◆ Exercise ◆
In the entries below, find the line with "03-03-2006 17:47:10" and the line with "rnos e eficientes.". Return those two lines and all lines between them, exactly.

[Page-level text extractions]

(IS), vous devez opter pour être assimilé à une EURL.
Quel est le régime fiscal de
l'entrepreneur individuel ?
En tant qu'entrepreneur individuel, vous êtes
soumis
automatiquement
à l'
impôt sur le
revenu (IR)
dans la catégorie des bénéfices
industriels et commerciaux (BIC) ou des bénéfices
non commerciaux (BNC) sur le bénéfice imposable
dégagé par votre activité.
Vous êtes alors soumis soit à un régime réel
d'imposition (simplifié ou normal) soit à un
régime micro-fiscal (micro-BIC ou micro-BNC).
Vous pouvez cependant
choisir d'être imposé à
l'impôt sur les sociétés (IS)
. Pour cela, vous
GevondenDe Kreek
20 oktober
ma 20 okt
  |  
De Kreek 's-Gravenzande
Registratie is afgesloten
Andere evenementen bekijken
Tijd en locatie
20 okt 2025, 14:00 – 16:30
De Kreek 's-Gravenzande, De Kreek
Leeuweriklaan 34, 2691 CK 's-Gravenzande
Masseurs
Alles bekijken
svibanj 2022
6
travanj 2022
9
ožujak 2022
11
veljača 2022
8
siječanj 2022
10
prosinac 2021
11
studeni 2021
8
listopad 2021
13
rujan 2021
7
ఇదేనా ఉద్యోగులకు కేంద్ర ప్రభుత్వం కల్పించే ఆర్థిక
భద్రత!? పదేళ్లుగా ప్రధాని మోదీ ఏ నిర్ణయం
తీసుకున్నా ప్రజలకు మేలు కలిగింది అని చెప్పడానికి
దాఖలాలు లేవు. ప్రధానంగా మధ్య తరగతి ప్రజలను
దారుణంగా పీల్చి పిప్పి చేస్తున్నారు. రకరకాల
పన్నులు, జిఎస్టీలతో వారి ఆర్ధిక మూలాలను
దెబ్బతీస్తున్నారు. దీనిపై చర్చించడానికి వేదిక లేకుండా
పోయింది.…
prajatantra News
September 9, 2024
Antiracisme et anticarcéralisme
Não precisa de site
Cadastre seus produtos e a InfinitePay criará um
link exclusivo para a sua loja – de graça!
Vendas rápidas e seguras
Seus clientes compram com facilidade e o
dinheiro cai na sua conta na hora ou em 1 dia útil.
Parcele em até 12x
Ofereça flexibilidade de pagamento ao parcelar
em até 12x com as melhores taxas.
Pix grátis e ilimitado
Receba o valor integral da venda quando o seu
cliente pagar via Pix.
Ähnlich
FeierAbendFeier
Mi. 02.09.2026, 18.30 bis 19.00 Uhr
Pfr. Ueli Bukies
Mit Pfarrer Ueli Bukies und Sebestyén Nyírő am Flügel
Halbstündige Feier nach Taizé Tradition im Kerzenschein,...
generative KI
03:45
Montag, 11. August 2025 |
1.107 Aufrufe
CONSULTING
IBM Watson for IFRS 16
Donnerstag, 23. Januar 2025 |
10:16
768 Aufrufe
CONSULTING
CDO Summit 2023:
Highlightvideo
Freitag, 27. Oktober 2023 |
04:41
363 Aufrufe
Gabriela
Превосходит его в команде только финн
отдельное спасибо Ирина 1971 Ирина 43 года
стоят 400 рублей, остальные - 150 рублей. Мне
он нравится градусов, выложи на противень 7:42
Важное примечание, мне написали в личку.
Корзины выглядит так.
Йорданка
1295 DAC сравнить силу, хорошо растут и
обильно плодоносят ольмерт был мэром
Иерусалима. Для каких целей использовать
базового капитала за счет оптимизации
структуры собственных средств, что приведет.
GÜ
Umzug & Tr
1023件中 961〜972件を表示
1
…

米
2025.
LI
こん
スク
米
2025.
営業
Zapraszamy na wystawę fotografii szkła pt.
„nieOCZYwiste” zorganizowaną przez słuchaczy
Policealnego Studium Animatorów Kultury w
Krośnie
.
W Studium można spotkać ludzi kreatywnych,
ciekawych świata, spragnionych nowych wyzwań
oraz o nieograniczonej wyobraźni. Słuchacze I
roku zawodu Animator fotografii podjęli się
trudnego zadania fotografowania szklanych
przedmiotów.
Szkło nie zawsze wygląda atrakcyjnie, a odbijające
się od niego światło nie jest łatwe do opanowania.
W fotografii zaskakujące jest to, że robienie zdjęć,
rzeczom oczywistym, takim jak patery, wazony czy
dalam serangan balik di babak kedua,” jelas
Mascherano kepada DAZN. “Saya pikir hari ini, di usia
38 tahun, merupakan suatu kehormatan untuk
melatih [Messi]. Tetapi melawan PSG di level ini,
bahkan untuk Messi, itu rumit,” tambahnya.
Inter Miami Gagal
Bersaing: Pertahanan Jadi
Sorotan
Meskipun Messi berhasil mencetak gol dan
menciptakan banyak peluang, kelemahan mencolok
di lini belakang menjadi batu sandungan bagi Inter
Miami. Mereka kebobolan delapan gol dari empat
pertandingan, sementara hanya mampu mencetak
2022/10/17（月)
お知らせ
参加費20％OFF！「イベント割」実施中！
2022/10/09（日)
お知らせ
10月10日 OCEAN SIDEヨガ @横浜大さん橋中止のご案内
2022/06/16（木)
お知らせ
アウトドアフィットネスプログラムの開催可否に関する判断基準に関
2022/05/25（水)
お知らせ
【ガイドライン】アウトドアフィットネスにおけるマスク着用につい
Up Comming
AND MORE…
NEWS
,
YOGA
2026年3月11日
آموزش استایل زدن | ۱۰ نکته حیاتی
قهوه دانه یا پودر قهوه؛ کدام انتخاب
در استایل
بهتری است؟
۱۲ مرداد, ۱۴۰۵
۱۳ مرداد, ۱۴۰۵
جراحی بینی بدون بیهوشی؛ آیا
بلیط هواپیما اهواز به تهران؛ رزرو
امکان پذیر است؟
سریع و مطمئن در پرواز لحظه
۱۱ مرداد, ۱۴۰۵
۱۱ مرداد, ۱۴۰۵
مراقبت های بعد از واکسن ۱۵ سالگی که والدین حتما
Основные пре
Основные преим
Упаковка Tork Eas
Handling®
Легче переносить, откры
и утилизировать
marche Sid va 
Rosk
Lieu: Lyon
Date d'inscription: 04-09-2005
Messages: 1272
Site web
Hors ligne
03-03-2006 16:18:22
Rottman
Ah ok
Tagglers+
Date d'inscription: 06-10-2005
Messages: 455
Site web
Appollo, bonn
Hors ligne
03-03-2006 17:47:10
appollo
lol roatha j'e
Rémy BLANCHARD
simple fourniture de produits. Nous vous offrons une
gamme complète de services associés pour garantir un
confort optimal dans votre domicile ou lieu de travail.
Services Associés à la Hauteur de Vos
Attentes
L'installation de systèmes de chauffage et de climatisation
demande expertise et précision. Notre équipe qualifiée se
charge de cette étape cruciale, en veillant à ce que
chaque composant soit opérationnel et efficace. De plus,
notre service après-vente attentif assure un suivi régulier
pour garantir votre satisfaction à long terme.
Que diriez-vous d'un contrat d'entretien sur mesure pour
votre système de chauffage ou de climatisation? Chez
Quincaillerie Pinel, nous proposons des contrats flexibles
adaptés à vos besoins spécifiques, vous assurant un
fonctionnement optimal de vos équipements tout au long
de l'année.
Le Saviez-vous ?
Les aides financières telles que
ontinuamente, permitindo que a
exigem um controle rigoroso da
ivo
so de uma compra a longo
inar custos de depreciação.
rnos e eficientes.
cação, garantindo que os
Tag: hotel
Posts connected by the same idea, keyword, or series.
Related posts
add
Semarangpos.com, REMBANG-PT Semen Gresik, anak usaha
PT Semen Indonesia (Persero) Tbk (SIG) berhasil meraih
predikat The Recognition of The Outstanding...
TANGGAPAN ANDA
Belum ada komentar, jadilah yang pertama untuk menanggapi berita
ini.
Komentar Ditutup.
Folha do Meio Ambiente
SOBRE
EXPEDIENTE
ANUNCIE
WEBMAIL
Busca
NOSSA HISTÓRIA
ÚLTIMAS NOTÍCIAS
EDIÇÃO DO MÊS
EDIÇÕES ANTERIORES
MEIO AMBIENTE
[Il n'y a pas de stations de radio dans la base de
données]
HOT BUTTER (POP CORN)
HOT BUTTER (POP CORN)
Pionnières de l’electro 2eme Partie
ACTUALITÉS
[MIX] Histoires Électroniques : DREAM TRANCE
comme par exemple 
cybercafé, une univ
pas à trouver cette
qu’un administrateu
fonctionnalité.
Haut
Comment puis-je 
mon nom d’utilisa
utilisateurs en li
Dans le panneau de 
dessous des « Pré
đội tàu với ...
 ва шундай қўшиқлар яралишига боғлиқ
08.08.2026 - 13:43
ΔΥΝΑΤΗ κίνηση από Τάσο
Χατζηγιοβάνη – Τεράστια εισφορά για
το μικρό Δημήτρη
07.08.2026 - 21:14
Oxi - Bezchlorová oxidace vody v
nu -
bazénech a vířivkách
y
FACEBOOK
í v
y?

◆ Output of the exercise ◆
03-03-2006 17:47:10
appollo
lol roatha j'e
Rémy BLANCHARD
simple fourniture de produits. Nous vous offrons une
gamme complète de services associés pour garantir un
confort optimal dans votre domicile ou lieu de travail.
Services Associés à la Hauteur de Vos
Attentes
L'installation de systèmes de chauffage et de climatisation
demande expertise et précision. Notre équipe qualifiée se
charge de cette étape cruciale, en veillant à ce que
chaque composant soit opérationnel et efficace. De plus,
notre service après-vente attentif assure un suivi régulier
pour garantir votre satisfaction à long terme.
Que diriez-vous d'un contrat d'entretien sur mesure pour
votre système de chauffage ou de climatisation? Chez
Quincaillerie Pinel, nous proposons des contrats flexibles
adaptés à vos besoins spécifiques, vous assurant un
fonctionnement optimal de vos équipements tout au long
de l'année.
Le Saviez-vous ?
Les aides financières telles que
ontinuamente, permitindo que a
exigem um controle rigoroso da
ivo
so de uma compra a longo
inar custos de depreciação.
rnos e eficientes.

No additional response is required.